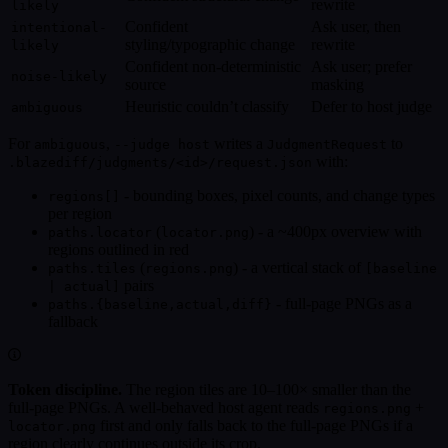
rewrite
likely
Confident
Ask user, then
intentional-
styling/typographic change
rewrite
likely
Confident non-deterministic
Ask user; prefer
noise-likely
source
masking
Heuristic couldn’t classify
Defer to host judge
ambiguous
For
,
writes a
to
ambiguous
--judge host
JudgmentRequest
with:
.blazediff/judgments/<id>/request.json
- bounding boxes, pixel counts, and change types
regions[]
per region
(
) - a ~400px overview with
paths.locator
locator.png
regions outlined in red
(
) - a vertical stack of
paths.tiles
regions.png
[baseline
pairs
| actual]
- full-page PNGs as a
paths.{baseline,actual,diff}
fallback
Token discipline.
The region tiles are 10–100× smaller than the
full-page PNGs. A well-behaved host agent reads
+
regions.png
first and only falls back to the full-page PNGs if a
locator.png
region clearly continues outside its crop.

::::

Task to complete: In this exercise, set down all of the data exactly, without the pictures.

Worked solution:
rewrite
likely
Confident
Ask user, then
intentional-
styling/typographic change
rewrite
likely
Confident non-deterministic
Ask user; prefer
noise-likely
source
masking
Heuristic couldn’t classify
Defer to host judge
ambiguous
For
,
writes a
to
ambiguous
--judge host
JudgmentRequest
with:
.blazediff/judgments/<id>/request.json
- bounding boxes, pixel counts, and change types
regions[]
per region
(
) - a ~400px overview with
paths.locator
locator.png
regions outlined in red
(
) - a vertical stack of
paths.tiles
regions.png
[baseline
pairs
| actual]
- full-page PNGs as a
paths.{baseline,actual,diff}
fallback
Token discipline.
The region tiles are 10–100× smaller than the
full-page PNGs. A well-behaved host agent reads
+
regions.png
first and only falls back to the full-page PNGs if a
locator.png
region clearly continues outside its crop.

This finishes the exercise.